**Your task:** In the records that follow, locate every line with "logo" and extract it.

********

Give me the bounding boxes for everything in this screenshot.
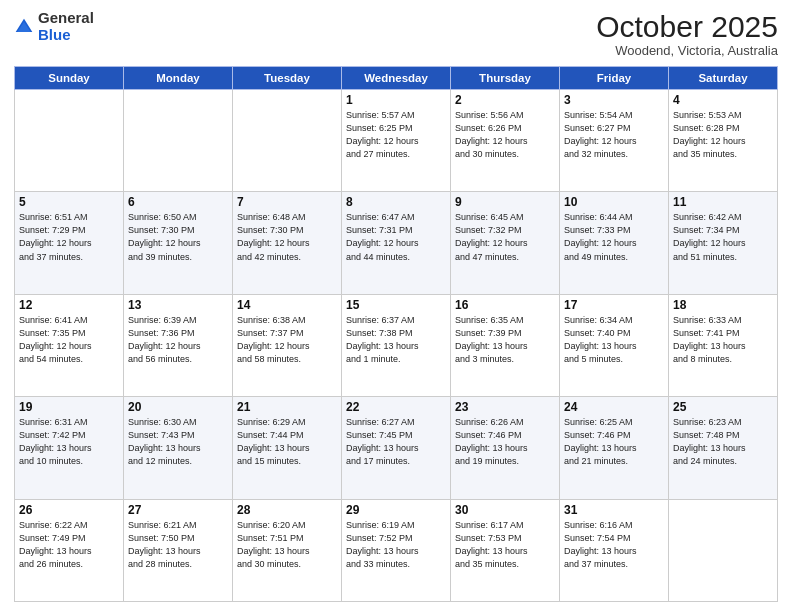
- day-info: Sunrise: 6:17 AM Sunset: 7:53 PM Dayligh…: [455, 519, 555, 571]
- logo-blue: Blue: [38, 27, 94, 44]
- calendar-day-cell: 14Sunrise: 6:38 AM Sunset: 7:37 PM Dayli…: [233, 294, 342, 396]
- day-number: 18: [673, 298, 773, 312]
- day-number: 3: [564, 93, 664, 107]
- calendar-week-row: 5Sunrise: 6:51 AM Sunset: 7:29 PM Daylig…: [15, 192, 778, 294]
- day-info: Sunrise: 6:21 AM Sunset: 7:50 PM Dayligh…: [128, 519, 228, 571]
- day-info: Sunrise: 6:42 AM Sunset: 7:34 PM Dayligh…: [673, 211, 773, 263]
- weekday-header-monday: Monday: [124, 67, 233, 90]
- calendar-week-row: 26Sunrise: 6:22 AM Sunset: 7:49 PM Dayli…: [15, 499, 778, 601]
- calendar-day-cell: 10Sunrise: 6:44 AM Sunset: 7:33 PM Dayli…: [560, 192, 669, 294]
- logo-text: General Blue: [38, 10, 94, 43]
- day-info: Sunrise: 5:53 AM Sunset: 6:28 PM Dayligh…: [673, 109, 773, 161]
- day-info: Sunrise: 6:23 AM Sunset: 7:48 PM Dayligh…: [673, 416, 773, 468]
- day-number: 5: [19, 195, 119, 209]
- calendar-day-cell: 21Sunrise: 6:29 AM Sunset: 7:44 PM Dayli…: [233, 397, 342, 499]
- day-number: 25: [673, 400, 773, 414]
- weekday-header-tuesday: Tuesday: [233, 67, 342, 90]
- day-number: 29: [346, 503, 446, 517]
- day-number: 26: [19, 503, 119, 517]
- day-number: 17: [564, 298, 664, 312]
- day-info: Sunrise: 6:45 AM Sunset: 7:32 PM Dayligh…: [455, 211, 555, 263]
- day-info: Sunrise: 6:16 AM Sunset: 7:54 PM Dayligh…: [564, 519, 664, 571]
- calendar-day-cell: 18Sunrise: 6:33 AM Sunset: 7:41 PM Dayli…: [669, 294, 778, 396]
- day-number: 28: [237, 503, 337, 517]
- day-info: Sunrise: 6:34 AM Sunset: 7:40 PM Dayligh…: [564, 314, 664, 366]
- day-number: 24: [564, 400, 664, 414]
- calendar-week-row: 19Sunrise: 6:31 AM Sunset: 7:42 PM Dayli…: [15, 397, 778, 499]
- calendar-day-cell: 5Sunrise: 6:51 AM Sunset: 7:29 PM Daylig…: [15, 192, 124, 294]
- weekday-header-friday: Friday: [560, 67, 669, 90]
- day-number: 19: [19, 400, 119, 414]
- weekday-header-thursday: Thursday: [451, 67, 560, 90]
- day-number: 14: [237, 298, 337, 312]
- day-number: 23: [455, 400, 555, 414]
- month-title: October 2025: [596, 10, 778, 43]
- day-info: Sunrise: 6:27 AM Sunset: 7:45 PM Dayligh…: [346, 416, 446, 468]
- day-info: Sunrise: 6:19 AM Sunset: 7:52 PM Dayligh…: [346, 519, 446, 571]
- calendar-day-cell: 29Sunrise: 6:19 AM Sunset: 7:52 PM Dayli…: [342, 499, 451, 601]
- calendar-day-cell: 11Sunrise: 6:42 AM Sunset: 7:34 PM Dayli…: [669, 192, 778, 294]
- logo-general: General: [38, 10, 94, 27]
- calendar-day-cell: 3Sunrise: 5:54 AM Sunset: 6:27 PM Daylig…: [560, 90, 669, 192]
- calendar-day-cell: 22Sunrise: 6:27 AM Sunset: 7:45 PM Dayli…: [342, 397, 451, 499]
- day-info: Sunrise: 6:48 AM Sunset: 7:30 PM Dayligh…: [237, 211, 337, 263]
- calendar-day-cell: 28Sunrise: 6:20 AM Sunset: 7:51 PM Dayli…: [233, 499, 342, 601]
- day-info: Sunrise: 6:29 AM Sunset: 7:44 PM Dayligh…: [237, 416, 337, 468]
- header: General Blue October 2025 Woodend, Victo…: [14, 10, 778, 58]
- calendar-day-cell: [233, 90, 342, 192]
- day-info: Sunrise: 6:51 AM Sunset: 7:29 PM Dayligh…: [19, 211, 119, 263]
- day-number: 4: [673, 93, 773, 107]
- calendar-day-cell: 27Sunrise: 6:21 AM Sunset: 7:50 PM Dayli…: [124, 499, 233, 601]
- calendar: SundayMondayTuesdayWednesdayThursdayFrid…: [14, 66, 778, 602]
- day-info: Sunrise: 6:20 AM Sunset: 7:51 PM Dayligh…: [237, 519, 337, 571]
- calendar-day-cell: 6Sunrise: 6:50 AM Sunset: 7:30 PM Daylig…: [124, 192, 233, 294]
- calendar-week-row: 12Sunrise: 6:41 AM Sunset: 7:35 PM Dayli…: [15, 294, 778, 396]
- day-number: 16: [455, 298, 555, 312]
- location-subtitle: Woodend, Victoria, Australia: [596, 43, 778, 58]
- calendar-day-cell: 16Sunrise: 6:35 AM Sunset: 7:39 PM Dayli…: [451, 294, 560, 396]
- day-info: Sunrise: 6:22 AM Sunset: 7:49 PM Dayligh…: [19, 519, 119, 571]
- day-number: 30: [455, 503, 555, 517]
- calendar-day-cell: 1Sunrise: 5:57 AM Sunset: 6:25 PM Daylig…: [342, 90, 451, 192]
- calendar-day-cell: [669, 499, 778, 601]
- weekday-header-saturday: Saturday: [669, 67, 778, 90]
- day-info: Sunrise: 5:56 AM Sunset: 6:26 PM Dayligh…: [455, 109, 555, 161]
- day-info: Sunrise: 6:25 AM Sunset: 7:46 PM Dayligh…: [564, 416, 664, 468]
- weekday-header-sunday: Sunday: [15, 67, 124, 90]
- day-info: Sunrise: 6:30 AM Sunset: 7:43 PM Dayligh…: [128, 416, 228, 468]
- calendar-day-cell: 7Sunrise: 6:48 AM Sunset: 7:30 PM Daylig…: [233, 192, 342, 294]
- calendar-header-row: SundayMondayTuesdayWednesdayThursdayFrid…: [15, 67, 778, 90]
- calendar-day-cell: 17Sunrise: 6:34 AM Sunset: 7:40 PM Dayli…: [560, 294, 669, 396]
- day-number: 22: [346, 400, 446, 414]
- calendar-day-cell: [15, 90, 124, 192]
- day-number: 27: [128, 503, 228, 517]
- calendar-day-cell: 8Sunrise: 6:47 AM Sunset: 7:31 PM Daylig…: [342, 192, 451, 294]
- calendar-week-row: 1Sunrise: 5:57 AM Sunset: 6:25 PM Daylig…: [15, 90, 778, 192]
- calendar-day-cell: 19Sunrise: 6:31 AM Sunset: 7:42 PM Dayli…: [15, 397, 124, 499]
- page: General Blue October 2025 Woodend, Victo…: [0, 0, 792, 612]
- calendar-day-cell: 12Sunrise: 6:41 AM Sunset: 7:35 PM Dayli…: [15, 294, 124, 396]
- calendar-day-cell: 15Sunrise: 6:37 AM Sunset: 7:38 PM Dayli…: [342, 294, 451, 396]
- day-info: Sunrise: 6:31 AM Sunset: 7:42 PM Dayligh…: [19, 416, 119, 468]
- day-number: 10: [564, 195, 664, 209]
- day-info: Sunrise: 6:33 AM Sunset: 7:41 PM Dayligh…: [673, 314, 773, 366]
- day-info: Sunrise: 5:57 AM Sunset: 6:25 PM Dayligh…: [346, 109, 446, 161]
- calendar-day-cell: 30Sunrise: 6:17 AM Sunset: 7:53 PM Dayli…: [451, 499, 560, 601]
- day-info: Sunrise: 6:37 AM Sunset: 7:38 PM Dayligh…: [346, 314, 446, 366]
- day-info: Sunrise: 6:35 AM Sunset: 7:39 PM Dayligh…: [455, 314, 555, 366]
- day-number: 31: [564, 503, 664, 517]
- calendar-day-cell: 24Sunrise: 6:25 AM Sunset: 7:46 PM Dayli…: [560, 397, 669, 499]
- day-number: 20: [128, 400, 228, 414]
- day-info: Sunrise: 6:44 AM Sunset: 7:33 PM Dayligh…: [564, 211, 664, 263]
- day-number: 1: [346, 93, 446, 107]
- calendar-day-cell: 20Sunrise: 6:30 AM Sunset: 7:43 PM Dayli…: [124, 397, 233, 499]
- day-number: 21: [237, 400, 337, 414]
- day-number: 6: [128, 195, 228, 209]
- logo: General Blue: [14, 10, 94, 43]
- weekday-header-wednesday: Wednesday: [342, 67, 451, 90]
- day-number: 11: [673, 195, 773, 209]
- day-number: 8: [346, 195, 446, 209]
- day-info: Sunrise: 6:26 AM Sunset: 7:46 PM Dayligh…: [455, 416, 555, 468]
- day-number: 2: [455, 93, 555, 107]
- calendar-day-cell: 31Sunrise: 6:16 AM Sunset: 7:54 PM Dayli…: [560, 499, 669, 601]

********

**Problem solution:**
- logo-blue: Blue: [38, 27, 94, 44]
- logo-text: General Blue: [38, 10, 94, 43]
- logo-general: General: [38, 10, 94, 27]
- logo: General Blue: [14, 10, 94, 43]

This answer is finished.